Brexit:All seine Rollen

Boris Johnson ist mehr Spieler als harter Ideologe. Schon oft hat er Meinungen und Haltungen gewechselt, wenn es ihm nützlich erschien.

Von Cathrin Kahlweit

Brexit: Wo Churchill regierte: Downing Street No. 10 in London, Sitz des britischen Premierministers. Davor: Larry, dauerhafter Bewohner der No. 10 als "Chief Mouser to the Cabinet Office", die amtliche Chefmausekatze. Deren Posten gibt es seit Henry VIII. im 16. Jahrhundert. Ob Boris Johnson zumindest diese Tradition der britischen Demokratie respektiert, ist unbekannt.

Wo Churchill regierte: Downing Street No. 10 in London, Sitz des britischen Premierministers. Davor: Larry, dauerhafter Bewohner der No. 10 als "Chief Mouser to the Cabinet Office", die amtliche Chefmausekatze. Deren Posten gibt es seit Henry VIII. im 16. Jahrhundert. Ob Boris Johnson zumindest diese Tradition der britischen Demokratie respektiert, ist unbekannt.

(Foto: Isabel Infantes/AFP)

Eigentlich gilt er als famoser Redner. Schlampig manchmal in Diktion und Aussprache, zu schnell, zu hudelig. Mit Macken und Marotten, mit einem Hang zu Fremdwörtern, die er den Zuhörern vorwirft wie einem Löwen einen Knochen: Hier, kaut daran! Und wenn ihr das Wort nicht kennt, dann schaut es eben nach. Johnson hat den "Oxford stutter" perfektioniert, eine scheinbar stotternde Redeweise, die wirkt, als suche der Sprecher nach Worten, als ringe er um einen Sinn. In Wahrheit ist das eine Taktik, um die Zuhörer bei Laune zu halten. Sie müssen sich konzentrieren, um am Ende belohnt zu werden und zu erfahren, was der Redner sagen will.

Boris Johnson hat all das und viel mehr in Eton und im Studium des Klassischen Altertums in Oxford gelernt. Britische Eliteschulen und Elite-Universitäten gelten als Orte, an denen man nicht unbedingt unendliches Wissen akkumuliert, sondern sich durchzusetzen lernt, überleben lernt, reden lernt.
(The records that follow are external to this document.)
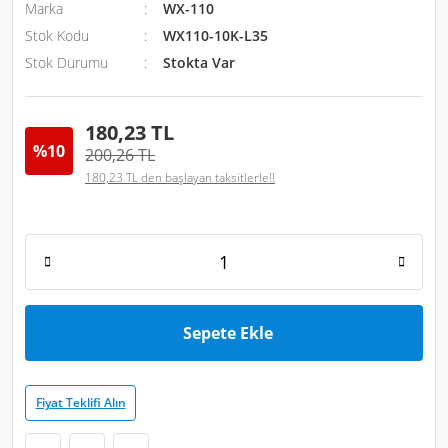
Marka
WX-110
Stok Kodu
WX110-10K-L35
Stok Durumu
Stokta Var
180,23 TL
%10
200,26 TL
180,23 TL den başlayan taksitlerle!!
Sepete Ekle
Fiyat Teklifi Alın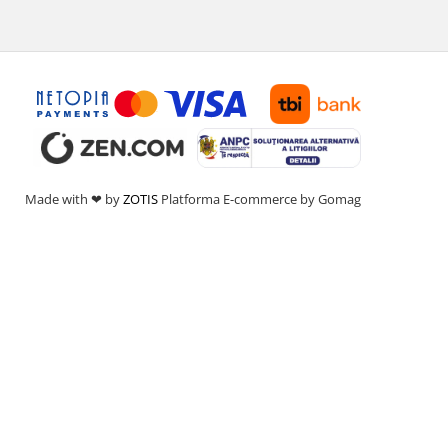
Made with ❤ by
ZOTIS
Platforma E-commerce by Gomag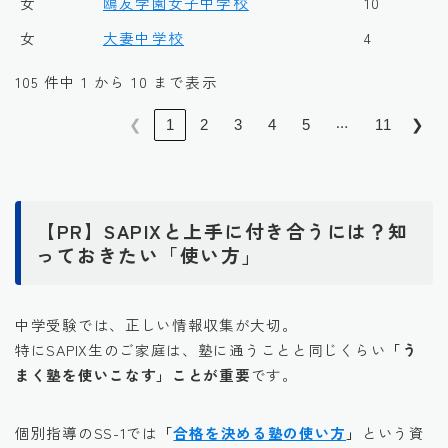
女
鴎友学園女子中学校
10
女
大妻中学校
4
105 件中 1 から 10 まで表示
…
❮
1
2
3
4
5
11
❯
【PR】SAPIXと上手に付き合うには？知
っておきたい「使い方」
中学受験では、正しい情報収集が大切。
特にSAPIX生のご家庭は、塾に通うことと同じくらい
「う
まく塾を使いこなす」ことが重要
です。
個別指導のSS-1では
「
合格を決める塾の使い方
」
という資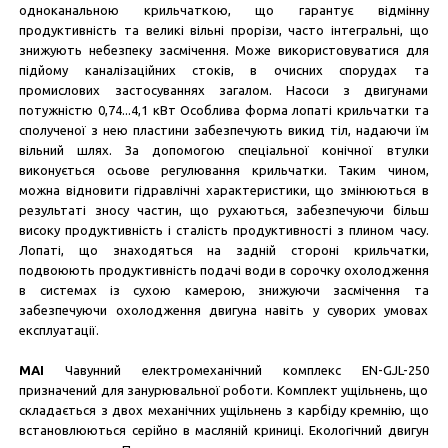
одноканальною крильчаткою, що гарантує відмінну
продуктивність та великі вільні прорізи, часто інтегральні, що
знижують небезпеку засмічення. Може використовуватися для
підйому каналізаційних стоків, в очисних спорудах та
промислових застосуваннях загалом. Насоси з двигунами
потужністю 0,74...4,1 кВт Особлива форма лопаті крильчатки та
сполученої з нею пластини забезпечують викид тіл, надаючи їм
вільний шлях. За допомогою спеціальної конічної втулки
виконується осьове регулювання крильчатки. Таким чином,
можна відновити гідравлічні характеристики, що змінюються в
результаті зносу частин, що рухаються, забезпечуючи більш
високу продуктивність і сталість продуктивності з плином часу.
Лопаті, що знаходяться на задній стороні крильчатки,
подвоюють продуктивність подачі води в сорочку охолодження
в системах із сухою камерою, знижуючи засмічення та
забезпечуючи охолодження двигуна навіть у суворих умовах
експлуатації.
MAI
Чавунний електромеханічний комплекс EN-GJL-250
призначений для занурювальної роботи. Комплект ущільнень, що
складається з двох механічних ущільнень з карбіду кремнію, що
встановлюються серійно в масляній криниці. Екологічний двигун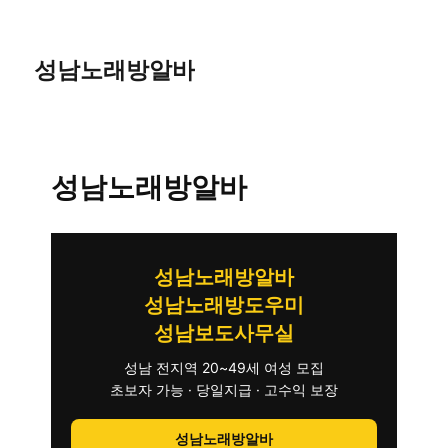
성남노래방알바
성남노래방알바
성남노래방알바
성남노래방도우미
성남보도사무실
성남 전지역 20~49세 여성 모집
초보자 가능 · 당일지급 · 고수익 보장
성남노래방알바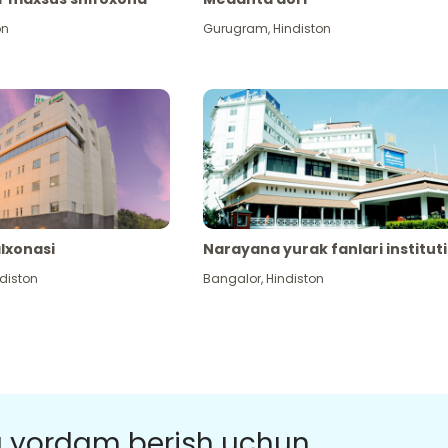
on
Gurugram
,
Hindiston
alxonasi
Narayana yurak fanlari instituti
diston
Bangalor
,
Hindiston
a yordam berish uchun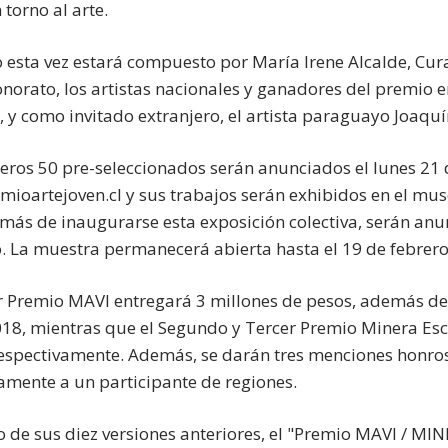
n torno al arte.
o esta vez estará compuesto por María Irene Alcalde, Cu
norato, los artistas nacionales y ganadores del premio e
 y como invitado extranjero, el artista paraguayo Joaquí
eros 50 pre-seleccionados serán anunciados el lunes 21 d
ioartejoven.cl y sus trabajos serán exhibidos en el muse
más de inaugurarse esta exposición colectiva, serán anun
. La muestra permanecerá abierta hasta el 19 de febrero
r Premio MAVI entregará 3 millones de pesos, además de
018, mientras que el Segundo y Tercer Premio Minera Esc
respectivamente. Además, se darán tres menciones honros
amente a un participante de regiones.
go de sus diez versiones anteriores, el "Premio MAVI / 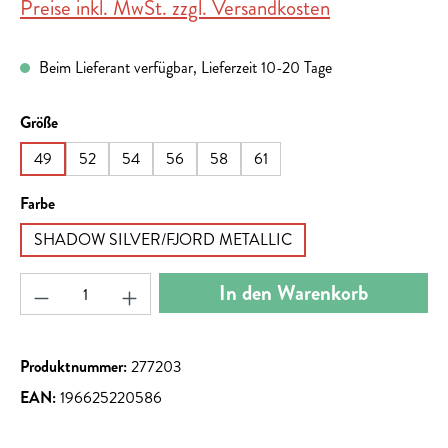
Preise inkl. MwSt. zzgl. Versandkosten
Beim Lieferant verfügbar, Lieferzeit 10-20 Tage
auswählen
Größe
49
52
54
56
58
61
auswählen
Farbe
SHADOW SILVER/FJORD METALLIC
Produkt Anzahl: Gib den gewünschten Wert ein ode
In den Warenkorb
Produktnummer:
277203
EAN:
196625220586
Johnson war kein sonderlich guter Schüler, aber als Chef der Oxford Union, eines Debattierclubs, konnte er früh taktieren, überzeugen, gewinnen. Manche seiner ehemaligen Kommilitonen sagen auch: Er lernte dort, flamboyant aufzutreten und geschickt zu lügen.

Seit er - was immer sein Lebenstraum war - am 24. Juli 2019 Premierminister von Großbritannien wurde, ist von der Kunst der guten Rede nicht mehr viel zu sehen und zu hören. Alexander Boris de Pfeffel Johnson, wie sein Geburtsname lautet, hatte fortan eine Menge Sprechblasen auf Lager. "Wir müssen den Brexit über die Ziellinie bringen", war eine davon, oder auch: "Das Parlament hat einen Unterwerfungsakt beschlossen und sich geweigert, den Brexit zu vollziehen." Deshalb müsse das Parlament durch ein neues ersetzt werden, um "den Brexit zu schaffen". To get Brexit done. Das alles sagte er Tag um Tag, in jeder Rede, bei jedem Auftritt. Gut möglich, dass er sich selbst schon nicht mehr hören konnte. Aber dieses Einhämmern der immer gleichen Slogans, von Fachleuten Framing genannt, blieb nicht ohne Wirkung. Viele Briten glaubten Johnson, dass er den Brexit schaffen will und wird. Und dass er dafür neue Abgeordnete und ein anderes Parlament braucht. Und so führte er die Konservativen bei der Unterhauswahl am 12. Dezember zu ihrem größten Triumph seit den Zeiten von Margaret Thatcher.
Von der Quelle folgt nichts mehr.